370 citoyens des cinq continents se sont retrouvés dans le sud de l’Angleterre, du 18 au 20 septembre, afin de poursuivre un chantier ouvert il y a neuf ans : la transition vers des modes de vie plus sains et plus durables.
Ils sont anglais, américains, danois, colombiens, gambiens, hongkongais, français… Ils ont entre 20 et 80 ans. Et ils partagent une même ambition : changer le monde dans lequel ils vivent. La plupart d’entre eux sont impliqués dans le mouvement des villes en transition, mouvement né en 2006 à Totnes, une petite ville du sud-ouest de l’Angleterre, en réponse au pic pétrolier et au dérèglement climatique.
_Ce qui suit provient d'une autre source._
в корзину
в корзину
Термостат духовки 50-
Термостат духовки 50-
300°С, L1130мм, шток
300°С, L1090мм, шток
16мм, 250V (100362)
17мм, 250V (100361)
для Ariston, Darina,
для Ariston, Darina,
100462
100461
C’est à une vingtaine de kilomètres de là que ces « transitioners » ont posé leurs valises et leurs sacs à dos pour trois de jours de débats, de discussions et de travaux pratiques. Une « conférence » internationale organisée par le Réseau des villes en transition basé lui aussi à Totnes. Objectif du réseau (organisation à but non lucratif) : encourager, mettre en relation et former les communautés qui s’engagent dans des initiatives visant à répondre à leurs besoins tout en réduisant la consommation d’énergie fossile et les émission de CO2.
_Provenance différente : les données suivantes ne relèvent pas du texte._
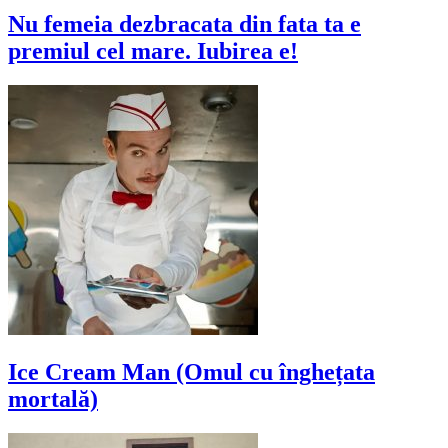
Nu femeia dezbracata din fata ta e
premiul cel mare. Iubirea e!
Ice Cream Man (Omul cu înghețata
mortală)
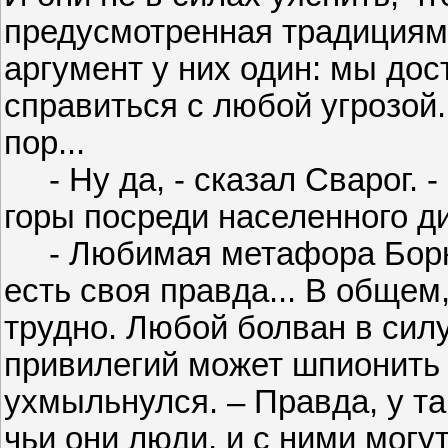
предусмотренная традициям
аргумент у них один: мы до
справиться с любой угрозой.
пор...
- Ну да, - сказал Сварог. 
горы посреди населенного ди
- Любимая метафора Борна.
есть своя правда... В общем
трудно. Любой болван в сил
привилегий может шпионить 
ухмыльнулся. – Правда, у та
чьи они люди, и с ними могу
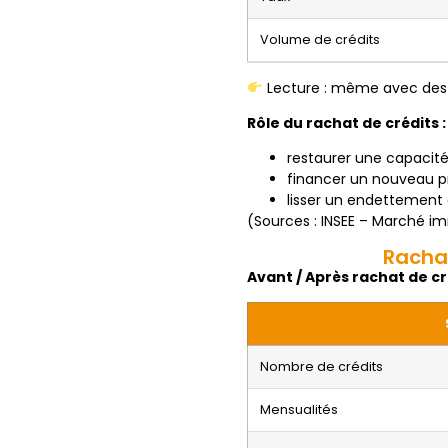
Volume de crédits
Lecture : même avec des p
Rôle du rachat de crédits :
restaurer une capacit
financer un nouveau p
lisser un endettement 
(Sources : INSEE – Marché im
Rachat
Avant / Après rachat de cr
Nombre de crédits
Mensualités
Fonctionnant en groupes autogérés, les « transitioners » organisent des marchés alimentaires locaux, conçoivent des systèmes de production d’énergies renouvelables, créent des monnaies locales, ouvrent des recycleries et des « repair cafés » pour lutter contre le gaspillage et l’obsolescence programmée. Les projets de cette nature ne cessent de se développer sur tous les continents. Désormais, il existe des groupes dans cinquante pays. Et l’Angleterre n’est plus le centre du monde de la transition, comme le montre la diversité des nationalités représentées lors de cette conférence. Marissa Mommaerts, Etats-Unienne de 28 ans, fait partie de cette jeune génération qui a décidé de prendre en main son avenir. Directrice des programmes au sein de Transition US, elle travaille sur un programme de développement économique local auquel la conférence de ce week-end consacrait une journée entière. « Notre système politique est très affaibli par les grandes entreprises. Mais petit à petit, nous essayons de reprendre du pouvoir en investissant localement dans des entreprises indépendantes », déclare-t-elle.
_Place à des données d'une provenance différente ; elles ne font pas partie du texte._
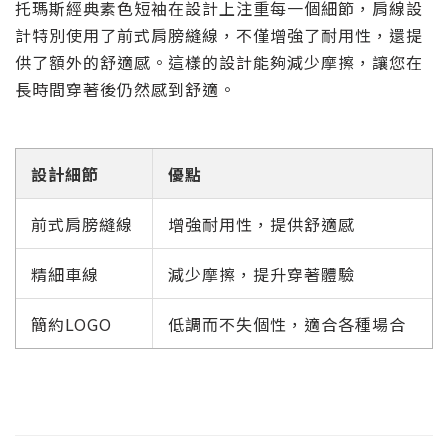
托瑪斯經典素色短袖在設計上注重每一個細節，肩線設
計特別使用了前式肩膀縫線，不僅增強了耐用性，還提
供了額外的舒適感。這樣的設計能夠減少摩擦，讓您在
長時間穿著後仍然感到舒適。
設計細節
優點
前式肩膀縫線
增強耐用性，提供舒適感
精細車線
減少摩擦，提升穿著體驗
簡約LOGO
低調而不失個性，適合各種場合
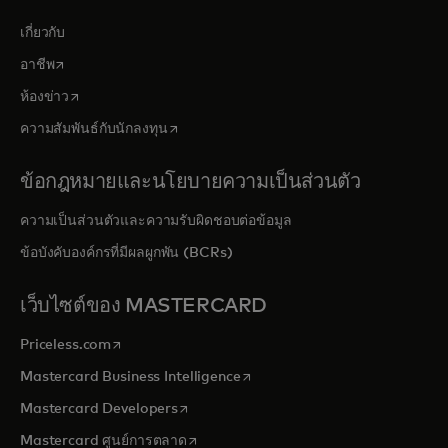
เกี่ยวกับ
opens in a new tab
อาชีพ
opens in a new tab
ห้องข่าว
opens in a new tab
ความสัมพันธ์กับนักลงทุน
ข้อกฎหมายและนโยบายความเป็นส่วนตัว
ความเป็นส่วนตัวและความรับผิดชอบต่อข้อมูล
ข้อบังคับองค์กรที่มีผลผูกพัน (BCRs)
เว็บไซต์ของ MASTERCARD
opens in a new tab
Priceless.com
opens in a new tab
Mastercard Business Intelligence
opens in a new tab
Mastercard Developers
opens in a new tab
Mastercard ศูนย์การตลาด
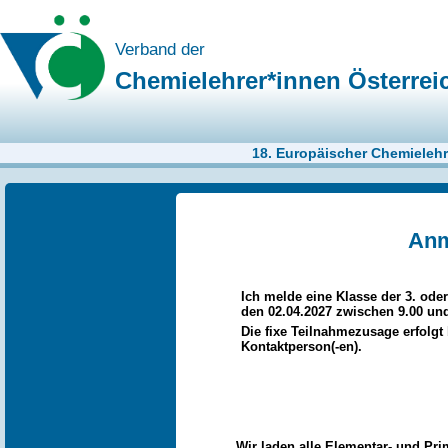
Verband der
Chemielehrer*innen Österrei
18. Europäischer Chemielehre
Anm
Ich melde eine Klasse der 3. ode
den 02.04.2027 zwischen 9.00 un
Die fixe Teilnahmezusage erfolgt
Kontaktperson(-en).
Wir laden alle Elementar- und P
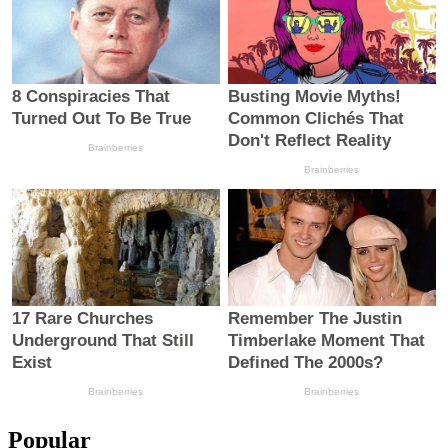
Popular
Si les Etats-Unis comptent officiellement 160 initiatives de transition « et des centaines d’autres qui viennent de voir le jour ou dont nous n’avons pas encore entendu parler », l’Amérique latine est elle aussi en pleine progression, comme le montre l’importance de leur délégation à la conférence. Nombre d’entre eux mettent en avant d’autres dimensions de la transition devenues aujourd’hui incontournables, comme la transition intérieure. Andrea Giraldo, jeune Colombienne spécialisée dans les approches méditatives, est persuadée d’une chose : « Le moyen le plus fondamental pour commencer le changement, c’est la transformation intérieure. Si nous ne le faisons pas, la transformation collective n’aura pas lieu ou elle n’aura pas d’impact. » Andrea et ses amis brésiliens ou mexicains cherchent maintenant à se connecter les uns aux autres pour mettre toute l’Amérique latine sur les rails de la transition.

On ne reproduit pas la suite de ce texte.